Schmal: Die Städte, die sich auf viele kleine Projekte konzentriert haben, nicht nur auf eine Zielgruppe ausgerichtet sind, sind am besten gefahren. Am wichtigsten wäre, dass die Politik neue Stadtteile baut, um bezahlbaren Wohnraum für alle zu schaffen. Und Grundstücke, die der Stadt gehören, weiterentwickelt, statt sie an Investoren zu verkaufen. Etwa öffentliche Parkplätze.

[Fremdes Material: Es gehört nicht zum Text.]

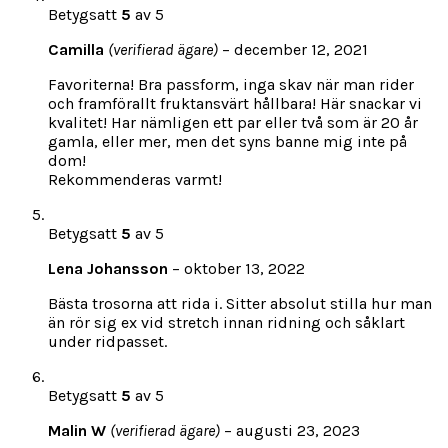
Betygsatt
5
av 5
Camilla
(verifierad ägare)
–
december 12, 2021
Favoriterna! Bra passform, inga skav när man rider
och framförallt fruktansvärt hållbara! Här snackar vi
kvalitet! Har nämligen ett par eller två som är 20 år
gamla, eller mer, men det syns banne mig inte på
dom!
Rekommenderas varmt!
Betygsatt
5
av 5
Lena Johansson
–
oktober 13, 2022
Bästa trosorna att rida i. Sitter absolut stilla hur man
än rör sig ex vid stretch innan ridning och såklart
under ridpasset.
Betygsatt
5
av 5
Malin W
(verifierad ägare)
–
augusti 23, 2023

SPIEGEL ONLINE: Moment, Parkplätze?

Schmal: Eines der radikalsten neuen Konzepte ist das Haus des Architekten Florian Nagler in München: ein Holzbau über einem Parkplatz, mit 100 Wohnungen auf vier Geschossen. Die Hälfte ist für Flüchtlinge, die andere für Studenten oder Wohnsitzlose. Als klar war, dass der Parkplatz nur überbaut wird, war jeglicher Protest verschwunden. Es gibt keine Security, keinen Zaun. Ich war vor Kurzem dort: Die Dachterrasse hoch über den Bäumen wird im Sommer der Hit. Man kann neidisch sein auf die, die da wohnen dürfen.

SPIEGEL ONLINE: Müssen Architekten politischer werden?

Schmal: Nicht nur Architekten. Alle sollten sich fragen, was sie beitragen können. Die Zeit, in der man sich mit Luxusproblemen beschäftigen konnte, ist vorbei.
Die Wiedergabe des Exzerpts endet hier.